Appeals Court Drop-Kicks Line-Sharing Rules

The U.S. Court of Appeals in Washington, D.C., sided with incumbent telephone companies Friday, reversing the line-sharing requirements meant to spur competitive availability of broadband Internet services nationwide.

The ruling is consistent with the new administration at the Federal Communications Commission (FCC), which feels it's more important for digital subscriber line (DSL) and cable high-speed access options to compete directly with each other.

The FCC's 1999 Advanced Services Third Report and Order unbundled voice and data traffic, allowing competitive local exchange carriers (CLECs) and Internet service providers (ISPs) to provide a competitive DSL service to customers on the same telephone line.
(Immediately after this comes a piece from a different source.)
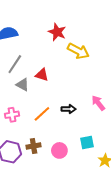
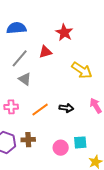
yellow arrow: (78, 51) -> (82, 70), moved
red triangle: (42, 75) -> (45, 52), moved, turned -40
pink circle: (59, 150) -> (61, 148), moved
Before the ruling, competitors were forced to purchase a second phone line for its customers needing a DSL connection, although the Bells themselves put DSL on voice lines.

The four Baby Bells -- SBC Communications , Verizon Communications , BellSouth and Qwest Communications -- have spent the past three years trying to overturn the decision, on the grounds putting voice and data traffic on the same line could have a serious affect on consumer service.

"The court correctly rejected the FCC's 'more is better' approach when determining what network elements incumbents must make available, regardless of the economic impact and regardless of the actual competitive situation in a given market," said Jim Ellis, SBC general counsel.

According to Ellis, the ruling means the FCC must follow the standards of the Telecom Act of 1996, and CLECs will need "make economically rational decisions about investing in their own networks and their own facilities."

The appeals court ruling also advises the FCC to rethink its policy on unbundled network elements (UNEs), which gives CLECs competitive pricing on certain telephone services provided by the Bells.